The package defines five S3 classes with full print/format/plot/vctrs support:

Class Created by Represents
<mo> as.mo() Microorganism code
<ab> as.ab() Antimicrobial drug code
<av> as.av() Antiviral drug code
<sir> as.sir() SIR value (S/I/R/SDD)
<mic> as.mic() Minimum inhibitory concentration
<disk> as.disk() Disk diffusion diameter

Data Files

Pre-compiled in data/ (do not edit directly; regenerate via data-raw/ scripts):

File Contents
microorganisms.rda ~79,000 microbial species with full taxonomy
antimicrobials.rda ~620 antimicrobial drugs with ATC codes
antivirals.rda Antiviral drugs
clinical_breakpoints.rda EUCAST + CLSI breakpoints (20112025)
intrinsic_resistant.rda Intrinsic resistance patterns
example_isolates.rda Example AMR dataset for documentation/testing
WHONET.rda Example WHONET-format dataset

Zero-Dependency Design

The package has no Imports in DESCRIPTION. All optional integrations (ggplot2, dplyr, data.table, tidymodels, cli, crayon, etc.) are listed in Suggests and guarded with:

if (requireNamespace("pkg", quietly = TRUE)) { ... }

Never add packages to Imports. If new functionality requires an external package, add it to Suggests and guard usage appropriately.

Testing

  • Framework: testthat (R ≥ 3.1); legacy tinytest used for R 3.03.6 CI
  • Test files: tests/testthat/test-*.R
  • Helpers: tests/testthat/helper-functions.R
  • CI matrix: GitHub Actions across Windows / macOS / Linux × R devel / release / oldrel-1 through oldrel-4
  • Coverage: covr (some files excluded: atc_online.R, mo_source.R, translate.R, resistance_predict.R, zz_deprecated.R, helper files, zzz.R)

Documentation

  • All exported functions use roxygen2 blocks (RoxygenNote: 7.3.3, markdown enabled)
  • Run devtools::document() after any change to roxygen comments
  • Never edit files in man/ directly — they are auto-generated
  • Vignettes live in vignettes/ as .Rmd files
  • The pkgdown website is configured in _pkgdown.yml

Versioning

Version format: major.minor.patch.dev (e.g., 3.0.1.9021)

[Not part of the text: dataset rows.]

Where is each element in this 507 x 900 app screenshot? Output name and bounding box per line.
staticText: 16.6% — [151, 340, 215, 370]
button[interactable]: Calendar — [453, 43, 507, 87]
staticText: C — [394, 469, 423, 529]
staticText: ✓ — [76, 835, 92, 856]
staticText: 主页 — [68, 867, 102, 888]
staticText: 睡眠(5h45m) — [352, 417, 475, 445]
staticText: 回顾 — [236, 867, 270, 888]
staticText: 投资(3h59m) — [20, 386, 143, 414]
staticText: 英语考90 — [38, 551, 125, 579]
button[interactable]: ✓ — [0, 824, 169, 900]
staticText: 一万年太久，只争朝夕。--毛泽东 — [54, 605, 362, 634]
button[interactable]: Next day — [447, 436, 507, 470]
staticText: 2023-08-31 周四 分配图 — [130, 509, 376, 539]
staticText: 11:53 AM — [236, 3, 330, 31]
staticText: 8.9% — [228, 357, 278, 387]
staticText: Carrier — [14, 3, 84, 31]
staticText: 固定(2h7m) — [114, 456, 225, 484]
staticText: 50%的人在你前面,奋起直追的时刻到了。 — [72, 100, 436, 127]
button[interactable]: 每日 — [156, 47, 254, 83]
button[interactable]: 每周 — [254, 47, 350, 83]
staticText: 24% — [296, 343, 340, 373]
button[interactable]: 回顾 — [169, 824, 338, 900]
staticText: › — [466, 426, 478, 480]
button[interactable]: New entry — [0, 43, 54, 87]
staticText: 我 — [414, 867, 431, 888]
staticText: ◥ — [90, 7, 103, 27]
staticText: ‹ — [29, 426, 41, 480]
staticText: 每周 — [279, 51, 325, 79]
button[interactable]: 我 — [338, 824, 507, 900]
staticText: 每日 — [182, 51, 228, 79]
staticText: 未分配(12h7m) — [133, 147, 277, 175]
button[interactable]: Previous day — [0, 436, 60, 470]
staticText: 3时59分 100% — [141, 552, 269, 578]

  • Development versions use a .9xxx suffix
  • Stable CRAN releases drop the dev suffix (e.g., 3.0.1)
  • NEWS.md uses sections New, Fixes, Updates with GitHub issue references (#NNN)

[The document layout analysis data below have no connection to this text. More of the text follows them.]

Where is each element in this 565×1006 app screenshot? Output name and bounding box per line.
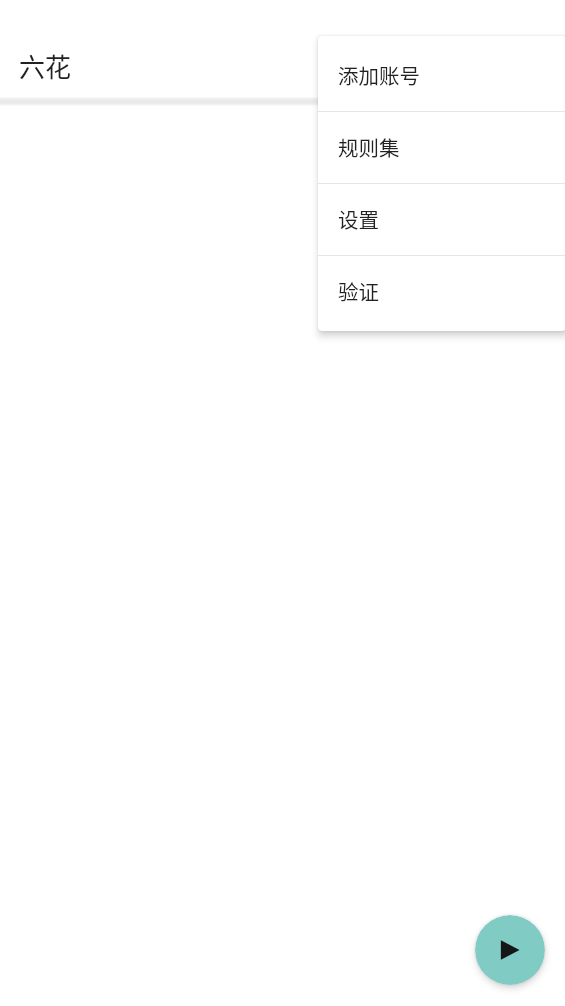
staticText: 六花: [19, 47, 72, 85]
button[interactable]: 验证: [318, 256, 565, 327]
button[interactable]: 设置: [318, 184, 565, 255]
button[interactable]: 添加账号: [318, 40, 565, 111]
staticText: 设置: [338, 204, 379, 234]
staticText: 规则集: [338, 132, 400, 162]
button[interactable]: Start: [475, 915, 545, 985]
button[interactable]: 规则集: [318, 112, 565, 183]
staticText: 添加账号: [338, 60, 420, 90]
staticText: 验证: [338, 276, 379, 306]
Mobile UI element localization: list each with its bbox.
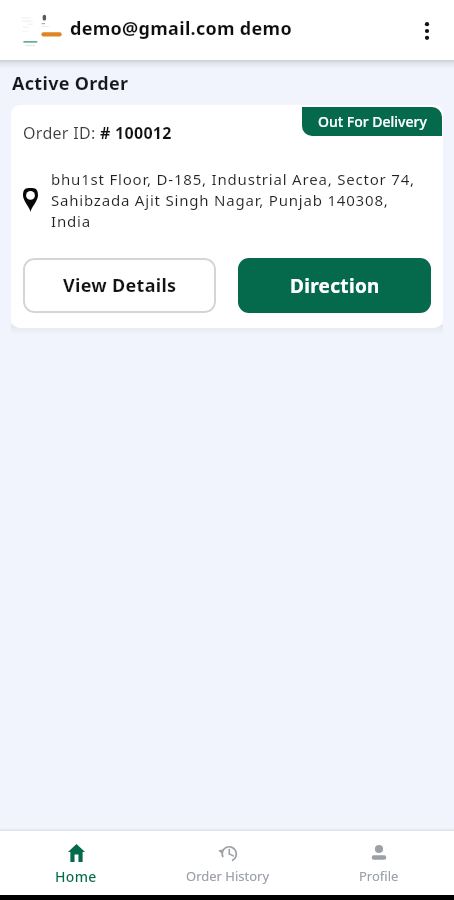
staticText: Order History [186, 867, 270, 885]
staticText: Active Order [12, 71, 129, 96]
staticText: Out For Delivery [318, 112, 427, 131]
staticText: demo@gmail.com demo [70, 16, 292, 41]
button[interactable]: Order History [152, 834, 303, 892]
button[interactable]: More options [410, 14, 444, 48]
button[interactable]: Home [0, 834, 152, 893]
staticText: bhu1st Floor, D-185, Industrial Area, Se… [51, 169, 426, 232]
staticText: View Details [63, 273, 177, 298]
staticText: Direction [290, 273, 380, 299]
staticText: Home [55, 867, 97, 886]
staticText: Profile [359, 867, 399, 885]
button[interactable]: Direction [238, 258, 431, 313]
button[interactable]: Profile [303, 834, 454, 892]
button[interactable]: View Details [23, 258, 216, 313]
staticText: Order ID: # 100012 [23, 122, 172, 144]
button[interactable]: Out For Delivery [302, 107, 442, 136]
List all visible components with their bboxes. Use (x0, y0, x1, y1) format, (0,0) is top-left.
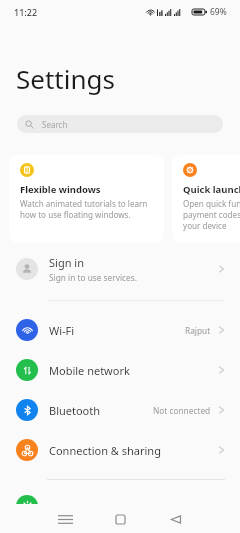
button[interactable]: Mobile network (0, 350, 240, 390)
staticText: Sign in to use services. (49, 272, 137, 283)
button[interactable]: Wi-Fi (0, 310, 240, 350)
button[interactable]: Home (106, 505, 134, 533)
button[interactable]: Sign in (0, 247, 240, 291)
staticText: Mobile network (49, 363, 217, 378)
button[interactable]: Search (17, 115, 223, 133)
staticText: 69% (210, 6, 227, 18)
staticText: Search (42, 119, 68, 130)
staticText: Sign in (49, 255, 84, 270)
staticText: Quick launch (183, 183, 240, 196)
staticText: Bluetooth (49, 403, 153, 418)
button[interactable]: Flexible windows (9, 155, 164, 243)
staticText: Watch animated tutorials to learn how to… (20, 198, 148, 220)
staticText: Settings (16, 61, 115, 96)
staticText: Connection & sharing (49, 443, 217, 458)
button[interactable]: Connection & sharing (0, 430, 240, 470)
staticText: Open quick functions like payment codes … (183, 198, 240, 231)
button[interactable]: Back (162, 505, 190, 533)
staticText: Flexible windows (20, 183, 101, 196)
staticText: 11:22 (14, 6, 38, 18)
button[interactable]: Recents (51, 505, 79, 533)
button[interactable]: Quick launch (172, 155, 240, 243)
staticText: Rajput (185, 325, 211, 336)
button[interactable]: Display & brightness (0, 486, 240, 526)
staticText: Not connected (153, 405, 211, 416)
staticText: Wi-Fi (49, 323, 185, 338)
button[interactable]: Bluetooth (0, 390, 240, 430)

Version and date bump required for every PR

All PRs are squash-merged, so each PR lands as exactly one commit on the default branch. Version numbers are kept in sync with the cumulative commit count since the last released tag. Therefore exactly one version bump is allowed per PR, regardless of how many intermediate commits are made on the branch.

Computing the correct version number

Run the following from the repo root to determine the version string to use:

currenttag=$(git describe --tags --abbrev=0 | sed 's/v//')
currenttagfull=$(git describe --tags --abbrev=0)
defaultbranch=$(git branch | cut -c 3- | grep -E '^master$|^main$')
currentcommit=$(git rev-list --count ${currenttagfull}..${defaultbranch})
currentversion="${currenttag}.$((currentcommit + 9001 + 1))"
echo "$currentversion"

The + 1 accounts for the fact that this PR's squash commit is not yet on the default branch. Set both of these files to the resulting version string (and only once per PR, even across multiple commits):

  1. DESCRIPTION — the Version: field
  2. NEWS.md — the top-level heading # AMR <version>

If git describe fails (e.g. no tags exist in the environment), fall back to reading the current version from DESCRIPTION and adding 1 to the last numeric component — but only if no bump has already been made in this PR.

Date field

The Date: field in DESCRIPTION must reflect the date of the last commit to the PR (not the first), in ISO format. Update it with every commit so it is always current:

Date: 2026-03-07

Internal State

The package uses a private AMR_env environment (created in aa_globals.R) for caching expensive lookups (e.g., microorganism matching scores, breakpoint tables). This avoids re-computation within a session.